TRATAMENTO E APOIO FAMILIAR
Tão importante quanto diagnosticar bem e precocemente, é iniciar o tratamento correto. No artigo de capa desta edição, os autores convidados explicam a abordagem terapêutica para os casos de depressão, mas nunca é demasiado dizer que o tratamento deve ser individualizado. De acordo com as características de cada mulher, pode envolver desde ajustes sociais, terapia cognitivo-comportamental, terapia interpessoal, medicamentos antidepressivos e, em casos graves, até a indicação de eletroconvulsoterapia.
Outro ponto que vale ressaltar são os desafios, muitas vezes invisíveis, que precisam ser superados nessa fase para tratamento eficaz.
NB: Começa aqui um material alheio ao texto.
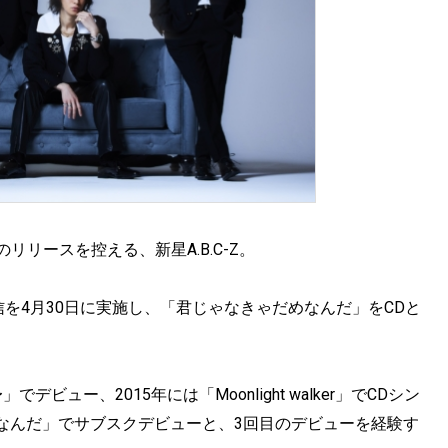
リリースを控える、新星A.B.C-Z。
配信を4月30日に実施し、「君じゃなきゃだめなんだ」をCDと
。
s〜」でデビュー、2015年には「Moonlight walker」でCDシン
なんだ」でサブスクデビューと、3回目のデビューを経験す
O medo de ficar dependente do medicamento está nessa lista. O Dr. Rennó Jr. confirma que, na área de saúde mental, muitos confundem os tipos de fármacos. No tratamento da depressão pós-parto, a classe de medicamentos utilizada é a de antidepressivos, sendo os mais usados os inibidores seletivos da recaptação da serotonina, e não existem evidências científicas que mostrem risco de dependência. “Ninguém fica dependente de antidepressivo”, afirmou o psiquiatra da USP.
A vice-presidente da CNE de Assistência ao Parto, Puerpério e Abortamento da Febrasgo aponta outro desafio ainda: “Existe o lado da paciente, com seus medos e estigmas, mas há também o lado do profissional da saúde, que pode ter receio de usar medicações durante a gravidez ou na fase da amamentação”, contrapôs Dra. Alessandra Marcolin. “Esses antidepressivos podem ser administrados por lactantes, porque passam muito pouco para o leite maternal”, esclareceu Rennó Jr.
A confusão, segundo o psiquiatra, ocorre porque muita gente chama os populares ansiolíticos, que são drogas usadas para diminuir a ansiedade e a tensão, com um efeito calmante, de antidepressivos. “Ansiolítico e calmante têm potencial de dependência química, mas é bom esclarecer que eles não são antidepressivos. Essa é uma informação importante até para o médico esclarecer para a paciente.”
Por fim, mas não menos importante, é fundamental que as mulheres se sintam apoiadas não só pela equipe médica quanto pela família. Longe de ser um mar de rosas, com ondas calmas e pequenas, a gestação e a maternidade já têm desafios demais para que a sociedade ainda coloque mais peso e culpa nas costas das mulheres. É tempo de acolhimento, que também não pode ser deixado para depois.